Artikel 1. Begripsbepalingen

 

In deze verordening wordt verstaan onder:

  • a.

    Administratie:

Het systematisch verzamelen, vastleggen, verwerken en verstrekken van informatie ten behoeve van het besturen, het functioneren en het beheersen van (onderdelen van) de organisatie van de gemeente Bunnik en ten behoeve van de verantwoording die daarover moet worden afgelegd en teneinde te komen tot een goed inzicht in:

  • de financieel-economische positie;

  • het financieel beheer;

  • de uitvoering van de begroting;

  • het afwikkeling van vorderingen en schulden.

    • b.

      Administratieve organisatie:

Het stelsel van organisatorische maatregelen gericht op het tot stand brengen en het in stand houden van de goede werking van de bestuurlijke en ambtelijke informatieverzorging ten behoeve van de verantwoordelijke leiding;

  • c.

    Financieel beheer:

Het uitoefenen van bestuur over en toezicht op het beheer van middelen en het uitoefenen van rechten van de gemeente Bunnik;

  • d.

    Rechtmatigheid:

Het in overeenstemming zijn van financiële beheershandelingen met geldende wet- en regelgeving, waaronder raadsbesluiten en gemeentelijke verordeningen;

  • e.

    Doelmatigheid:

Het realiseren van bepaalde prestaties met een zo beperkt mogelijke inzet van middelen;

  • f.

    Doeltreffendheid:

De mate waarin de beoogde maatschappelijke effecten van het beleid ook daadwerkelijk worden behaald;

  • g.

    Het college:

Het college van burgemeester en wethouders van de gemeente Bunnik;

 

  • h.

    Besluit begroting en verantwoording provincies en gemeenten:

De regelgeving voor het jaarlijks opstellen van de begrotings- en verantwoordingsstukken;

  • i.

    Afdeling:

Iedere organisatorische eenheid binnen de gemeentelijke organisatie met een eigen rechtstreekse verantwoordelijkheid aan het college;

  • j.

    Overheidsbedrijf:

Onderneming met privaatrechtelijke rechtspersoonlijkheid, niet zijnde een personenvennootschap met rechtspersoonlijkheid, waarin de gemeente, al dan niet tezamen met een of meer andere publiekrechtelijke rechtspersonen, in staat is het beleid te bepalen of een onderneming in de vorm van een personenvennootschap, waarin een publiekrechtelijke rechtspersoon deelneemt.

  • k.

    Nota financieel beleid:

In de nota financieel beleid worden de belangrijkste kaders vastgesteld op het terrein van activeren, waarderen en afschrijven, reserves en voorzieningen, weerstandsvermogen en uitgangspunten bij opstellen kadernota en begroting.

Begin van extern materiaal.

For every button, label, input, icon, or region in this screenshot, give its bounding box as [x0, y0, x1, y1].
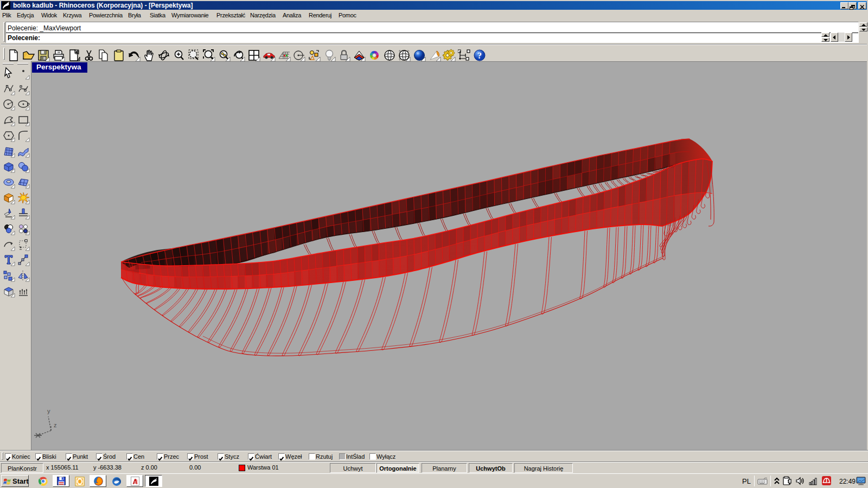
svg-text:?: ? — [477, 51, 482, 60]
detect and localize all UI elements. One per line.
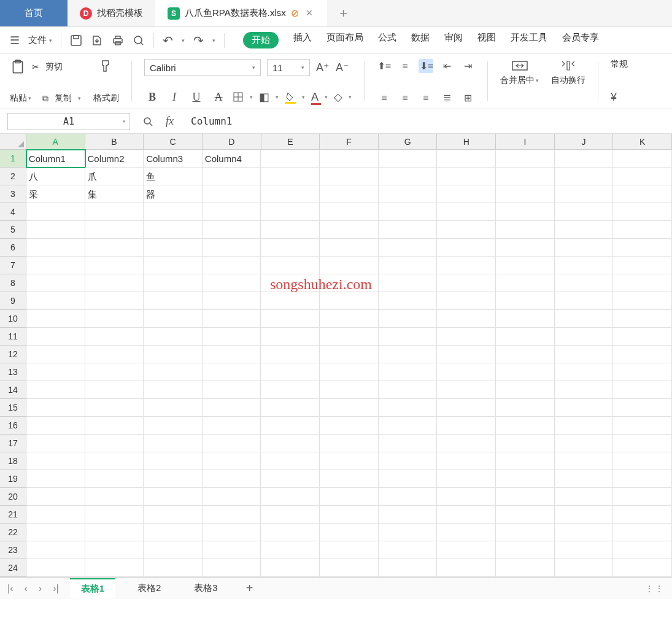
cell[interactable] [496,524,555,541]
cell[interactable] [437,363,496,381]
column-header[interactable]: C [144,134,203,150]
cell[interactable] [320,310,379,328]
cell[interactable] [320,559,379,577]
cell[interactable] [261,203,320,221]
cell[interactable] [85,239,144,257]
format-painter-icon[interactable] [99,59,114,74]
cell[interactable] [320,346,379,363]
cell[interactable] [613,346,672,363]
cell[interactable] [437,470,496,488]
save-icon[interactable] [70,34,82,47]
cell[interactable] [437,506,496,524]
cell[interactable]: 采 [26,185,85,203]
cell[interactable] [555,399,614,417]
cell[interactable] [320,185,379,203]
cell[interactable] [85,310,144,328]
row-header[interactable]: 14 [0,381,26,399]
cell[interactable] [26,239,85,257]
cell[interactable] [320,541,379,559]
cell[interactable] [437,310,496,328]
cell[interactable] [437,399,496,417]
cell[interactable] [555,185,614,203]
cell[interactable] [437,203,496,221]
copy-button[interactable]: ⧉ 复制 ▾ [42,93,81,104]
cell[interactable] [613,363,672,381]
cell[interactable] [320,488,379,506]
cell[interactable] [85,328,144,346]
next-sheet-icon[interactable]: › [39,583,42,594]
column-header[interactable]: F [320,134,379,150]
cell[interactable] [203,506,261,524]
cell[interactable] [144,274,203,292]
cell[interactable] [261,417,320,435]
last-sheet-icon[interactable]: ›| [53,583,58,594]
font-size-select[interactable]: 11 ▾ [267,59,310,76]
fx-icon[interactable]: fx [166,115,174,128]
cell[interactable] [379,346,438,363]
row-header[interactable]: 5 [0,221,26,239]
cell[interactable] [379,363,438,381]
cell-style-icon[interactable]: ◧ [259,90,269,104]
row-header[interactable]: 3 [0,185,26,203]
cell[interactable] [203,524,261,541]
cell[interactable] [555,470,614,488]
column-header[interactable]: B [85,134,144,150]
cell[interactable] [379,328,438,346]
cell[interactable] [437,239,496,257]
cell[interactable] [26,452,85,470]
cell[interactable] [26,363,85,381]
cell[interactable] [379,506,438,524]
new-tab-button[interactable]: + [327,0,360,26]
align-middle-icon[interactable]: ≡ [398,61,412,72]
cell[interactable] [26,417,85,435]
paste-icon[interactable] [10,59,26,75]
cell[interactable] [496,150,555,168]
currency-icon[interactable]: ¥ [611,91,628,104]
cell[interactable] [613,328,672,346]
cell[interactable] [379,221,438,239]
cell[interactable] [437,168,496,185]
cell[interactable]: Column3 [144,150,203,168]
tab-member[interactable]: 会员专享 [562,32,599,48]
cell[interactable] [261,310,320,328]
cell[interactable]: 爪 [85,168,144,185]
cut-button[interactable]: ✂ 剪切 [32,61,63,72]
row-header[interactable]: 8 [0,274,26,292]
cell[interactable] [261,257,320,274]
cell[interactable] [496,185,555,203]
chevron-down-icon[interactable]: ▾ [276,94,279,100]
cell[interactable] [261,541,320,559]
cell[interactable] [85,524,144,541]
cell[interactable] [613,381,672,399]
cell[interactable] [261,363,320,381]
column-header[interactable]: E [261,134,320,150]
cell[interactable] [203,274,261,292]
row-header[interactable]: 20 [0,488,26,506]
cell[interactable] [320,168,379,185]
sheet-tab-2[interactable]: 表格2 [126,579,172,598]
font-color-icon[interactable]: A [311,91,319,104]
cell[interactable] [555,381,614,399]
cell[interactable] [379,185,438,203]
cell[interactable] [613,239,672,257]
cell[interactable] [496,541,555,559]
cell[interactable] [261,168,320,185]
prev-sheet-icon[interactable]: ‹ [24,583,27,594]
cell[interactable] [26,203,85,221]
cell[interactable] [320,257,379,274]
cell[interactable]: 集 [85,185,144,203]
cell[interactable] [26,488,85,506]
cell[interactable] [85,274,144,292]
cell[interactable] [203,310,261,328]
cell[interactable] [144,399,203,417]
column-header[interactable]: I [496,134,555,150]
cell[interactable] [203,470,261,488]
cell[interactable] [144,435,203,452]
tab-data[interactable]: 数据 [411,32,430,48]
cell[interactable] [379,559,438,577]
cell[interactable] [437,150,496,168]
decrease-indent-icon[interactable]: ⇤ [439,60,454,72]
cell[interactable] [555,168,614,185]
cell[interactable] [379,524,438,541]
cell[interactable] [437,328,496,346]
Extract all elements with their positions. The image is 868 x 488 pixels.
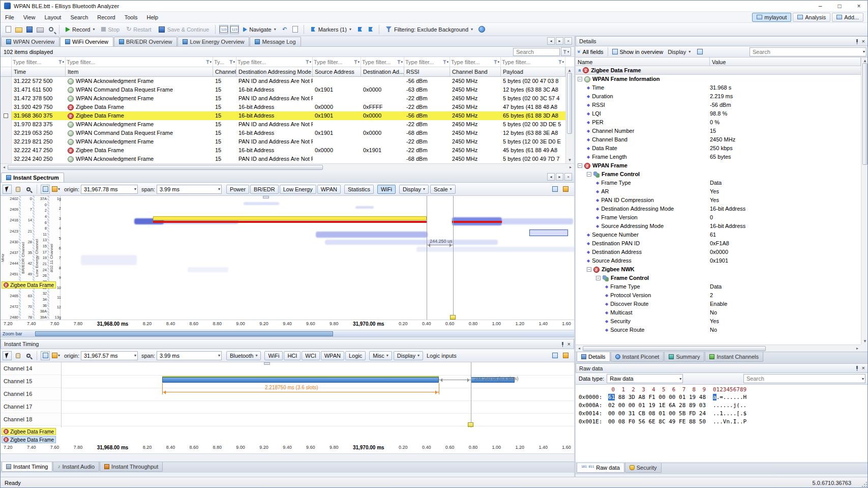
filter-cell[interactable]: Type filter...▾ xyxy=(12,57,66,67)
timing-cursor-handle[interactable] xyxy=(468,422,473,427)
record-button[interactable]: Record▾ xyxy=(63,25,97,34)
details-row[interactable]: ◆Data Rate250 kbps xyxy=(576,144,861,153)
restart-button[interactable]: ↻Restart xyxy=(124,25,154,34)
layout-button-analysis[interactable]: Analysis xyxy=(793,13,830,22)
details-row[interactable]: ◆Time31.968 s xyxy=(576,83,861,92)
details-row[interactable]: ◆RSSI-56 dBm xyxy=(576,101,861,109)
details-row[interactable]: ◆Duration2.219 ms xyxy=(576,92,861,101)
plot-handle[interactable] xyxy=(263,196,269,198)
numbering-icon-2[interactable]: 123 xyxy=(230,25,239,34)
details-row[interactable]: ◆Destination PAN ID0xF1A8 xyxy=(576,239,861,248)
details-display-button[interactable]: Display▾ xyxy=(665,48,693,56)
misc-button[interactable]: Misc▾ xyxy=(369,351,392,360)
details-row[interactable]: ◆Source Address0x1901 xyxy=(576,256,861,265)
details-row[interactable]: ◆Destination Address0x0000 xyxy=(576,248,861,256)
find-icon[interactable] xyxy=(46,25,55,34)
table-row[interactable]: 32.224 240 250WPAN Acknowledgment Frame1… xyxy=(1,155,565,163)
details-vertical-scrollbar[interactable]: ▲ ▼ xyxy=(861,58,868,345)
details-row[interactable]: ◆Frame Length65 bytes xyxy=(576,153,861,161)
tab-instant-spectrum[interactable]: Instant Spectrum xyxy=(1,173,64,182)
prev-marker-icon[interactable] xyxy=(355,25,365,34)
rawdata-search-input[interactable]: Search▾ xyxy=(743,374,865,383)
save-icon[interactable] xyxy=(25,25,34,34)
spectrum-span-combo[interactable]: 3.99 ms▾ xyxy=(157,185,222,194)
statistics-button[interactable]: Statistics xyxy=(344,185,374,194)
tab-instant-throughput[interactable]: Instant Throughput xyxy=(100,462,163,472)
spectrum-scale-button[interactable]: Scale▾ xyxy=(430,185,456,194)
layout-button-mylayout[interactable]: mylayout xyxy=(752,13,791,22)
wifi-button[interactable]: WiFi xyxy=(264,351,283,360)
details-row[interactable]: ◆Source RouteNo xyxy=(576,326,861,334)
rawdata-pin-icon[interactable] xyxy=(854,365,860,371)
tab-instant-audio[interactable]: ♪Instant Audio xyxy=(53,462,99,472)
details-row[interactable]: »ZZigbee Data Frame xyxy=(576,66,861,75)
maximize-button[interactable]: □ xyxy=(830,1,849,11)
timing-frame-tag[interactable]: ZZigbee Data Frame xyxy=(2,436,56,443)
spectrum-cursor-handle[interactable] xyxy=(450,315,456,320)
data-type-select[interactable]: Raw data▾ xyxy=(607,374,683,383)
details-row[interactable]: ◆Sequence Number61 xyxy=(576,231,861,239)
spectrum-origin-combo[interactable]: 31,967.78 ms▾ xyxy=(81,185,138,194)
hex-row[interactable]: 0x0014:00 00 31 CB 08 01 00 5B FD 24..1.… xyxy=(579,410,868,418)
table-row[interactable]: 31.970 823 375WPAN Acknowledgment Frame1… xyxy=(1,120,565,129)
details-row[interactable]: ◆Frame TypeData xyxy=(576,179,861,187)
pan-hand-icon[interactable] xyxy=(13,185,22,194)
details-row[interactable]: ◆MulticastNo xyxy=(576,308,861,317)
spectrum-fit-icon[interactable] xyxy=(561,185,570,194)
tab-details[interactable]: Details xyxy=(577,352,610,362)
logic-inputs-label[interactable]: Logic inputs xyxy=(427,353,457,359)
column-header-item[interactable]: Item xyxy=(66,67,213,76)
show-in-overview-button[interactable]: Show in overview xyxy=(620,49,664,55)
details-value-column[interactable]: Value xyxy=(710,58,861,66)
timing-origin-combo[interactable]: 31,967.57 ms▾ xyxy=(81,351,138,360)
column-header-channel-band[interactable]: Channel Band xyxy=(450,67,501,76)
hex-row[interactable]: 0x000A:02 00 00 01 19 1E 6A 28 89 03....… xyxy=(579,401,868,410)
details-row[interactable]: ◆Channel Band2450 MHz xyxy=(576,135,861,144)
details-row[interactable]: ◆Protocol Version2 xyxy=(576,291,861,300)
details-name-column[interactable]: Name xyxy=(576,58,710,66)
filtering-button[interactable]: Filtering: Exclude Background▾ xyxy=(383,25,475,34)
timing-grid-view-icon[interactable] xyxy=(41,351,50,360)
menu-view[interactable]: View xyxy=(19,13,40,22)
tabs-scroll-left-icon[interactable]: ◂ xyxy=(547,37,555,45)
details-columns-icon[interactable] xyxy=(695,47,704,56)
menu-search[interactable]: Search xyxy=(66,13,93,22)
wifi-button[interactable]: WiFi xyxy=(377,185,396,194)
expander-icon[interactable]: − xyxy=(587,267,591,272)
timing-frame-bar[interactable] xyxy=(162,377,439,383)
menu-file[interactable]: File xyxy=(1,13,19,22)
column-header-rssi[interactable]: RSSI xyxy=(404,67,450,76)
details-row[interactable]: ◆Source Addressing Mode16-bit Address xyxy=(576,222,861,231)
menu-layout[interactable]: Layout xyxy=(40,13,66,22)
numbering-icon-1[interactable]: 123 xyxy=(219,25,228,34)
details-row[interactable]: ◆Destination Addressing Mode16-bit Addre… xyxy=(576,205,861,213)
table-search-button[interactable]: ▾ xyxy=(561,47,571,56)
timing-pin-icon[interactable] xyxy=(560,341,565,347)
next-marker-icon[interactable] xyxy=(366,25,375,34)
column-header-time[interactable]: Time xyxy=(12,67,66,76)
spectrum-plot[interactable]: 244.250 us xyxy=(61,196,574,320)
table-vertical-scrollbar[interactable]: ▲ ▼ xyxy=(565,67,574,163)
column-header-destination-ad[interactable]: Destination Ad... xyxy=(361,67,404,76)
details-row[interactable]: ◆PAN ID CompressionYes xyxy=(576,196,861,205)
tab-br-edr-overview[interactable]: BR/EDR Overview xyxy=(114,37,177,46)
select-cursor-icon[interactable] xyxy=(3,185,12,194)
filter-cell[interactable]: Type filter...▾ xyxy=(313,57,361,67)
column-header-destination-addressing-mode[interactable]: Destination Addressing Mode xyxy=(236,67,313,76)
table-row[interactable]: 32.219 821 250WPAN Acknowledgment Frame1… xyxy=(1,137,565,146)
details-row[interactable]: ◆ARYes xyxy=(576,187,861,196)
tab-message-log[interactable]: Message Log xyxy=(250,37,301,46)
tab-instant-piconet[interactable]: Instant Piconet xyxy=(611,352,664,362)
timing-close-icon[interactable]: × xyxy=(567,341,571,347)
timing-plot-handle[interactable] xyxy=(264,362,270,365)
rawdata-close-icon[interactable]: × xyxy=(862,365,865,371)
details-row[interactable]: −ZZigbee NWK xyxy=(576,265,861,274)
filter-cell[interactable]: Type filter...▾ xyxy=(450,57,501,67)
tab-wpan-overview[interactable]: WPAN Overview xyxy=(1,37,59,46)
table-row[interactable]: 32.222 417 250ZZigbee Data Frame1516-bit… xyxy=(1,146,565,155)
timing-cursor-line[interactable] xyxy=(471,362,471,427)
open-file-icon[interactable] xyxy=(14,25,23,34)
tab-security[interactable]: Security xyxy=(625,463,662,473)
timing-copy-image-icon[interactable] xyxy=(550,351,559,360)
table-row[interactable]: 31.222 572 500WPAN Acknowledgment Frame1… xyxy=(1,77,565,85)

De raad stelt ten minste eens per vier jaar een nota financieel beleid vast.

Hoofdstuk 2. Begroting en verantwoording

Artikel 2. Programma-indeling

  • 1.

    De raad stelt een programma-indeling vast.

  • 2.

    De raad stelt op voorstel van het college de producten per programma vast.

  • 3.

    De programma’s en de daaraan gekoppelde producten staan voor de raadsperiode vast, tenzij er dringende redenen zijn tot wijzigen. Wijzigingen worden aangekondigd bij de kadernota en door de raad vastgesteld bij de vaststelling van de begroting.

  • 4.

    De raad stelt per programma de beleidsindicatoren vast. Het voorstel van het college bevat ten minste de verplichte beleidsindicatoren, bedoeld in artikel 25, tweede lid, onder a, van het Besluit begroting en verantwoording provincies en gemeenten.

Artikel 3. Inrichting begroting en jaarstukken

  • 1.

    Het college geeft aan de raad in de begroting en de jaarstukken in ieder geval informatie over:

    • a.

      (Verwachte) uitvoering van de collegeagenda en relevante beleidsontwikkelingen;

    • b.

      (Verwachting omtrent) prestatie- en beleidsindicatoren en de wijze waarop er wordt gestreefd om die effecten te bereiken;

    • c.

      (Verwachte) baten en lasten;

    • d.

      Toevoegingen en onttrekkingen aan reserves.

  • 2.

    Bij de uiteenzetting van financiële positie in de begroting wordt van de nieuwe investeringen per investering het benodigde investeringskrediet weergegeven.

  • 3.

    Bij de uiteenzetting van de financiële positie in begroting wordt in aanvulling op het bepaalde in de artikelen 20 en 21 van het Besluit begroting en verantwoording provincies en gemeenten inzicht gegeven in de ontwikkeling van de schuldpositie als gevolg van de begroting, de meerjarenraming, de investeringen en de grondexploitatie.

  • 4.

    Bij de uiteenzetting van de financiële positie wordt in aanvulling op het bepaalde in de artikelen 20 en 21 van het Besluit begroting en verantwoording provincies en gemeenten inzicht gegeven in de ontwikkeling van het weerstandsvermogen.

  • 5.

    In de jaarrekening wordt van de investeringen de uitputting van de geautoriseerde investeringskredieten en de actuele raming van de totale uitgaven en inkomsten weergegeven.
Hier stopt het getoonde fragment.